▸ Working data
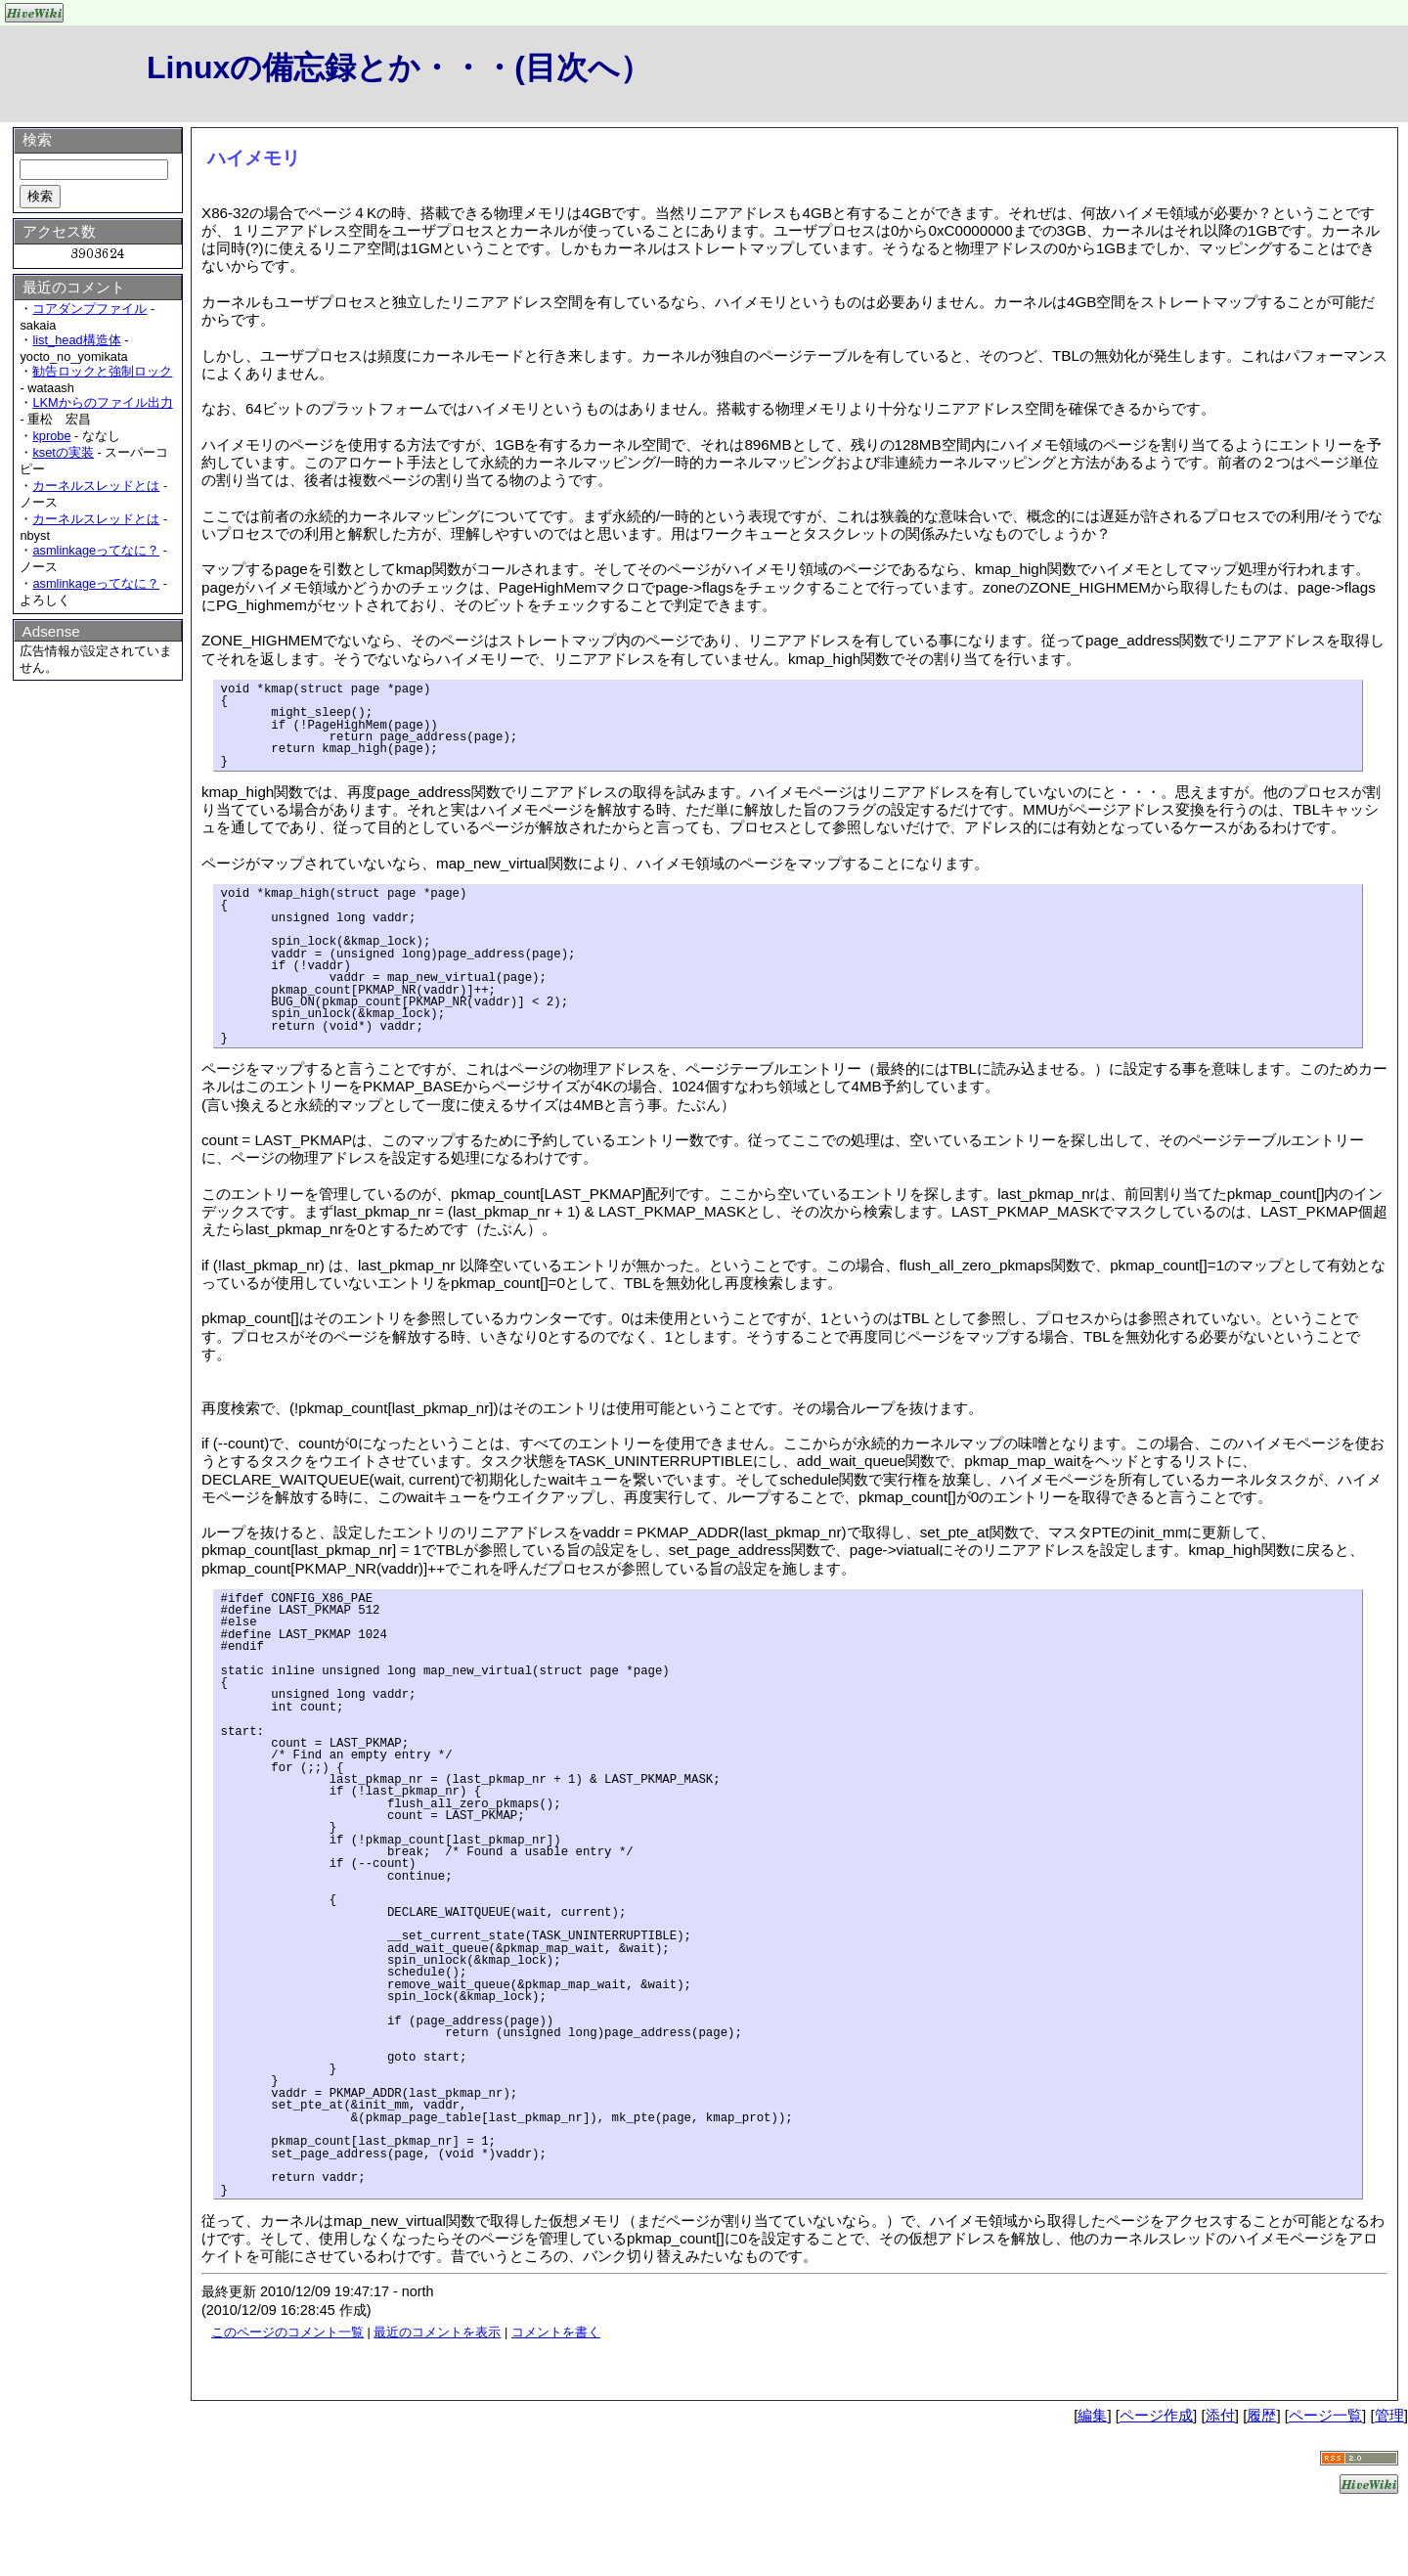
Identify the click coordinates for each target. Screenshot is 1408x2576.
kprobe (51, 435)
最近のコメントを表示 (437, 2332)
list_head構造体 (76, 340)
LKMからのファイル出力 (102, 402)
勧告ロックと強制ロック (102, 371)
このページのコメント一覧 (287, 2332)
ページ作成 (1156, 2415)
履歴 (1261, 2415)
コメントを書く (555, 2332)
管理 (1389, 2415)
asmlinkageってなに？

▸ Exercise
Could the data above be repeated exactly, with every picture dropped?

▸ Exercise answer
Identify the click coordinates for each target. Screenshot is 1408x2576.
kprobe (51, 435)
最近のコメントを表示 (437, 2332)
list_head構造体 (76, 340)
LKMからのファイル出力 (102, 402)
勧告ロックと強制ロック (102, 371)
このページのコメント一覧 (287, 2332)
ページ作成 (1156, 2415)
履歴 (1261, 2415)
コメントを書く (555, 2332)
管理 (1389, 2415)
asmlinkageってなに？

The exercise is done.